Work instruction:
I need every line of the material below that includes the string "PLAYERS".

Material provided:
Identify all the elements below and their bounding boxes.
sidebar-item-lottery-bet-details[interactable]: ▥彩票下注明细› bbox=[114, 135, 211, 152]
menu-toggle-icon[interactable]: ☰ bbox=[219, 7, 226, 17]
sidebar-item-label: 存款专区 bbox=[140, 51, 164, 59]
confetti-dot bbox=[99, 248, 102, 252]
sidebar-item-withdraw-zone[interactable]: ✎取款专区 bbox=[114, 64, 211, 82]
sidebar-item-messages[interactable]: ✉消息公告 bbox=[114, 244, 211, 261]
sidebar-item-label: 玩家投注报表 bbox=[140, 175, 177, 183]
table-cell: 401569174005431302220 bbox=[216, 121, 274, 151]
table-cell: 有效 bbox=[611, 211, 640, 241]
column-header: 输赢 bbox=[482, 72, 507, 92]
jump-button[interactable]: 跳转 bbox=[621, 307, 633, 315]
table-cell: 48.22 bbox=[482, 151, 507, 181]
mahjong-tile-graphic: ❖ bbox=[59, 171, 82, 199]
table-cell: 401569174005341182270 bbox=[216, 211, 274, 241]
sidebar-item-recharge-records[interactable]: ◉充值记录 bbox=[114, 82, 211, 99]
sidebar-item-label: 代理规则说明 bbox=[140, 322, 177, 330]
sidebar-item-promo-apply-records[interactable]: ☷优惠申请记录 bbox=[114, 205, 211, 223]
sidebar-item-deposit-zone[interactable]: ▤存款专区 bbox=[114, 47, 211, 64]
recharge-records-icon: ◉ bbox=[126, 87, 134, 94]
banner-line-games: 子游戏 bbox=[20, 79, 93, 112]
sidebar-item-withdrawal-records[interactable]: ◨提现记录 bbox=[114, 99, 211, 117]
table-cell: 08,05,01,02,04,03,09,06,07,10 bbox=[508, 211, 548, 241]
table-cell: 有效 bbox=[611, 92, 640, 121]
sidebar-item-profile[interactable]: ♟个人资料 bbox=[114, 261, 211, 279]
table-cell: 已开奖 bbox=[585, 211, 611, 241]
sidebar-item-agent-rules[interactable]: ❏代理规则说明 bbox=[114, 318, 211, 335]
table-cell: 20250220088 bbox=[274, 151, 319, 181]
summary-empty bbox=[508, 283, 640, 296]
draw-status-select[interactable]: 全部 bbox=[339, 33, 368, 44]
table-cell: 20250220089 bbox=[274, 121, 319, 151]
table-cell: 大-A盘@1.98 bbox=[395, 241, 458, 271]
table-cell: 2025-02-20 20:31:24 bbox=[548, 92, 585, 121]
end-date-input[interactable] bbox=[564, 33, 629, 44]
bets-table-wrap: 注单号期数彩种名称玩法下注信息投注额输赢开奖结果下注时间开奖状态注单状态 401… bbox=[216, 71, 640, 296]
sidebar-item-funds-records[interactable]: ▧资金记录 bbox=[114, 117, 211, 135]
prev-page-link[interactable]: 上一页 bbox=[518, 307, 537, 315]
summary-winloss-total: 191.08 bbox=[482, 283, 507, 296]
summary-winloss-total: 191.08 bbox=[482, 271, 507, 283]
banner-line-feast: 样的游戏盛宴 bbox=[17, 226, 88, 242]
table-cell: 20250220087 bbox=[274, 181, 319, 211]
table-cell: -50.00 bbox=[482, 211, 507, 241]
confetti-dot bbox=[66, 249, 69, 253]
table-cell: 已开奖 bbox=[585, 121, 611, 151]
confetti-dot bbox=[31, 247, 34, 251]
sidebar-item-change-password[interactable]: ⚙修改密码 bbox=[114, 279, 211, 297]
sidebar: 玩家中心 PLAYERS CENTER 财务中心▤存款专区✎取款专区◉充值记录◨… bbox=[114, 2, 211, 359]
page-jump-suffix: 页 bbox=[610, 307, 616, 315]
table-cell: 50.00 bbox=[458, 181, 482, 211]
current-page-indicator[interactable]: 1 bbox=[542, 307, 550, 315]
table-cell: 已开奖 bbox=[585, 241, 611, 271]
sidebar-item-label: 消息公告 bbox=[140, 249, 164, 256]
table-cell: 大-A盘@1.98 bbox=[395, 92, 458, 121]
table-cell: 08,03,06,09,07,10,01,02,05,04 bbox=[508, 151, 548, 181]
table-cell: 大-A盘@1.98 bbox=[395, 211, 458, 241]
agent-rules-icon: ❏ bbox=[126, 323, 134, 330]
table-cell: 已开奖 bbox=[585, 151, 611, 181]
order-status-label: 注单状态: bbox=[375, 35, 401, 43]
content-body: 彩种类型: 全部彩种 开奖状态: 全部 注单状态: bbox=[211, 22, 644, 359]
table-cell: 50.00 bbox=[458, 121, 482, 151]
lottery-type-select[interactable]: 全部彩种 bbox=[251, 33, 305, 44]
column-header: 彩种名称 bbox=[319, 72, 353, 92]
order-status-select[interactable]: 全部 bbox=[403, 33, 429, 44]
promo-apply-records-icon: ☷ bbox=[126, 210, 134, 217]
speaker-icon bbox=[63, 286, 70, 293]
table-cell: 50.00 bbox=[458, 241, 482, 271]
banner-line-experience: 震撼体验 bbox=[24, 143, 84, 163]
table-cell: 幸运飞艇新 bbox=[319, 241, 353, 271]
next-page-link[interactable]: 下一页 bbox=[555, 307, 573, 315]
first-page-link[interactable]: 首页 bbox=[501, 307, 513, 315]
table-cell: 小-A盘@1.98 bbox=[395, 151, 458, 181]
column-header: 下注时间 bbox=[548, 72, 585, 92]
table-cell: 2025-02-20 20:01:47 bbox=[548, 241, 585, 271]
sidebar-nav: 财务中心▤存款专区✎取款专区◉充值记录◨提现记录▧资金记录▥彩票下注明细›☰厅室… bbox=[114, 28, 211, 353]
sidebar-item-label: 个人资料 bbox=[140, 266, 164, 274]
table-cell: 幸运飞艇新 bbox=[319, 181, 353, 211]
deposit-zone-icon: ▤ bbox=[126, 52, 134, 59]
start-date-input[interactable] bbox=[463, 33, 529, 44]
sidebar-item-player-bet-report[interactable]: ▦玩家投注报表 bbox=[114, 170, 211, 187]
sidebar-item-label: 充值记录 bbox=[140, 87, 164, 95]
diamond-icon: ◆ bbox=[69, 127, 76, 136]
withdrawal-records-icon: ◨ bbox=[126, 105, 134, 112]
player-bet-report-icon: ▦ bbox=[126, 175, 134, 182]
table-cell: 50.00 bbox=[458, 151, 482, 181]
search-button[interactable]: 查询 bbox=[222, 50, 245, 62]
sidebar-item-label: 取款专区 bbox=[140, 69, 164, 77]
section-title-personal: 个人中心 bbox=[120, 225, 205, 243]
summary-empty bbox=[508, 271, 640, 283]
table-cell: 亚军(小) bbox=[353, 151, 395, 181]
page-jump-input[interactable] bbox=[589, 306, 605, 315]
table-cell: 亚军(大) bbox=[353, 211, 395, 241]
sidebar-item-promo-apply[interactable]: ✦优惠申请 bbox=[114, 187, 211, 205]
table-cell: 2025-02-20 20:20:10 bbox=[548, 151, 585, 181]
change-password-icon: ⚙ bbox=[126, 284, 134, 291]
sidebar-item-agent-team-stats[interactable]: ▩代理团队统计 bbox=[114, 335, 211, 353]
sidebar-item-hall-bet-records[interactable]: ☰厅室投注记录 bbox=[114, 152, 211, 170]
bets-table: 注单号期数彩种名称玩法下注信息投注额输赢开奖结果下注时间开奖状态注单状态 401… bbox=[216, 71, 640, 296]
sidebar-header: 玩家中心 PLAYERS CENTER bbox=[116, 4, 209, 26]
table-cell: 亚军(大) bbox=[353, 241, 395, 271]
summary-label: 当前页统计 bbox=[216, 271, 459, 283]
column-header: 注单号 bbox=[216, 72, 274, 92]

Answer section:
sidebar: 玩家中心 PLAYERS CENTER 财务中心▤存款专区✎取款专区◉充值记录◨… bbox=[114, 2, 211, 359]
sidebar-header: 玩家中心 PLAYERS CENTER bbox=[116, 4, 209, 26]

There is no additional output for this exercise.